◆ SOURCE DATA ◆
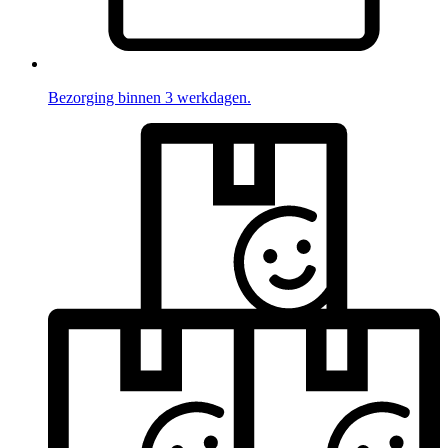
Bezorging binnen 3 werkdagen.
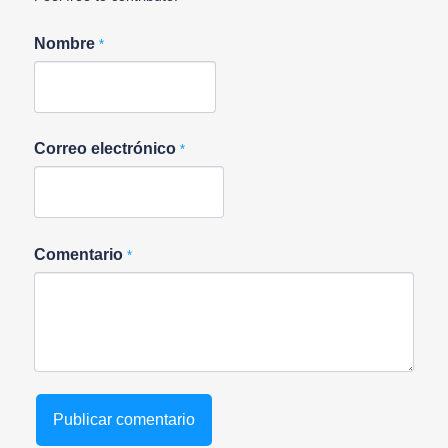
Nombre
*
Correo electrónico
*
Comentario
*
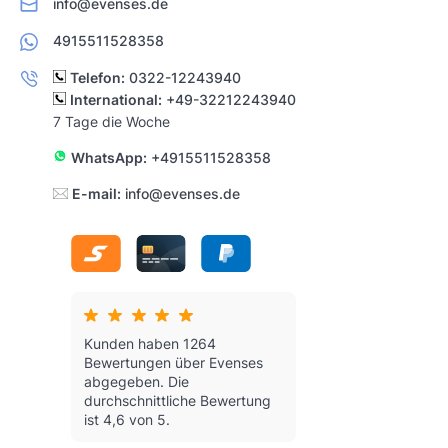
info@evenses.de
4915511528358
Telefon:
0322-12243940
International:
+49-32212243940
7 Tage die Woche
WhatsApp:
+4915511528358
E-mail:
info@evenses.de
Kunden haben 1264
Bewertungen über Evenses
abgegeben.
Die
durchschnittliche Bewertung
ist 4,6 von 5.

...

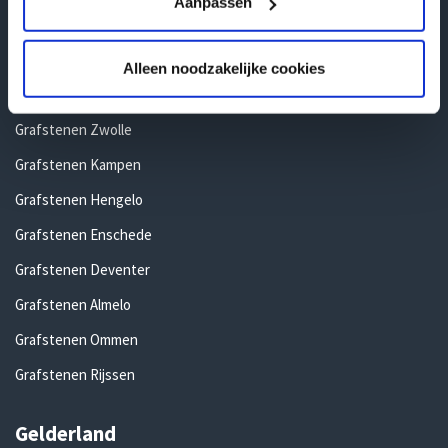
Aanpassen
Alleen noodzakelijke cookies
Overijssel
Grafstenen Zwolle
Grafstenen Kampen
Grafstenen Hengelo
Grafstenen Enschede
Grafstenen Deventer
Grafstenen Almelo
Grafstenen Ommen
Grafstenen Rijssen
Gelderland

* * *

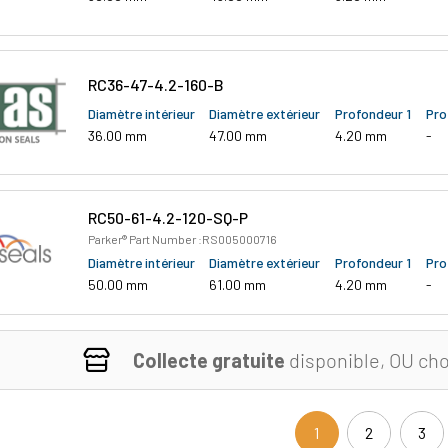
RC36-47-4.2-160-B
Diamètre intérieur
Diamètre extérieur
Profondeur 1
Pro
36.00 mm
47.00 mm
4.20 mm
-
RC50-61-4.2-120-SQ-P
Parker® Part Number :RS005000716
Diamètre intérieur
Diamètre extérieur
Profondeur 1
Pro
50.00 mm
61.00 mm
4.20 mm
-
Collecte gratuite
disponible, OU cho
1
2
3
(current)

◆ TASK GOAL ◆
Word for word, retype the lines in the entries above that run from the one with "Bezorging binnen 3 werkdagen." through the one with "ist 4,6 von 5.". Both ends count; pictures do not.

◆ OUTPUT OF THE TASK ◆
Bezorging binnen 3 werkdagen.
Nombre
*
Correo electrónico
*
Comentario
*
info@evenses.de
4915511528358
Telefon:
0322-12243940
International:
+49-32212243940
7 Tage die Woche
WhatsApp:
+4915511528358
E-mail:
info@evenses.de
Kunden haben 1264
Bewertungen über Evenses
abgegeben.
Die
durchschnittliche Bewertung
ist 4,6 von 5.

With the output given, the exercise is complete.